Innovations for mLearning: Hammer vs. Lego (part 3 of 4)

Guest post by: David Kruis


Shawn asked me to guest post this week, and as Director of Mobile Strategy at Desire2Learn, he suggested I explore some of the innovations in the mobile industry as they apply to education.  Of course it’s hard to not to immediately think about recent announcements by Apple and how they are entering the school textbook market by using iBooks, iPad apps, and desktop tools to help streamline the creation and delivery of textbooks.  While Apple is not the first ‘etextbook’ solution on the market (Kno.com, Inkling.com, CourseSmart.com, etc), they certainly generate plenty of marketplace buzz, and know how to bring technology to the masses. 
 Many others have written about Apple’s entry, so I’m not going to spend much time on it.  I will say that their entry validates the opportunity technology (specifically mobile) has to address a wide range of challenges that exist in the education sector.  Cautionary note (and what my dad always told me): there’s the right tool for every job.  Too often technology is used like a hammer, and the nuances of education are far more complex to be addressed by a single tool or technology.  Those of us who spend our days (and perhaps too often nights) teaching and supporting learners know that we need to build and choose our tools wisely.  And Apple, like so many others, is simply adding to the available tool chest.

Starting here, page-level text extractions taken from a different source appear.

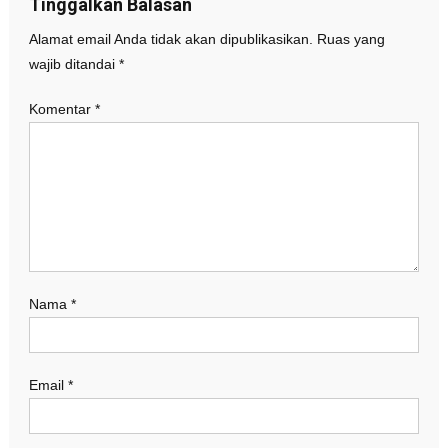
Tinggalkan Balasan
Alamat email Anda tidak akan dipublikasikan.
Ruas yang
wajib ditandai
*
Komentar
*
Nama
*
Email
*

I find we have to scrape off the marketing hype of the ‘innovations’ that are so widely celebrated to really recognize the source of the success.  Innovators get the credit for commercializing the underlying research and inventions that empower their innovations.  All those failures throughout the research that led to the inventions that feed the innovations are forgotten or overlooked, outshone by the single success.  We all know we best learn through our mistakes, and if those are the foundations of our innovations, then failure is an area we need to invest.  Yes, invest in creating failure: governments should fund pure research, musicians should switch instruments, we should all learn a new language, and most importantly our kids should play with Lego.  It’s time we start building and using more tools like Lego – ones that help learners make mistakes create failures. 

This leads to a new project that I’m really excited about – a new tool that has the potential to help our kids make wonderful failures.  Raspberry Pi Foundation  is a UK based charity that is leveraging the last dozen or so years of technological innovations in mobile computing to create a computing platform.  It’s a tool that can be used to expose people to technology in ways which until now has become increasingly more difficult.  If you’re a tech buff, you may have already heard of this group, if you haven’t you need to take a look.  Think of what they are doing as somewhat akin to the modern day Lego.  They have created a building block of computing technology that will allow users (I’m thinking kids, but truly anyone) to explore, create, fail, and adapt in so many ways – all while keeping them excited and exposed to the technology that they see and interact with every day.  The Raspberry Pi Foundation is striving for cheap, accessible, programmable computers everywhere, and I’m most excited about how this can be used in education.  With teaching tools like these, we can expose students to more of the roots of computing technology.  While I support One Laptop per Child and similar initiatives to bring more technology into student’s hands, I feel these result in students learning how to use applications, not really exposing them to the underlying technology that enable those applications.  Nor do these mostly closed systems encourage users to experiment and create applications of their own.  Read up on Raspberry Pi, they are weeks away from launching the first version of hardware and I’m really looking forward to seeing how their tool evolves over time.  I expect that it will take up well deserved space in educator’s tool chests; I’ll certainly be adding it to mine.



One last thought. I’m currently reading Shop Class as Soulcraft: An Inquiry Into the Value of Work written by Matthew Crawford.  For those of you who are familiar with the book, it’s possible that tools like Raspberry Pi can expose an aspect of ‘craft’ that exists in modern day technology but in most cases hidden from the end user.  What’s really running under the hood of my iPad?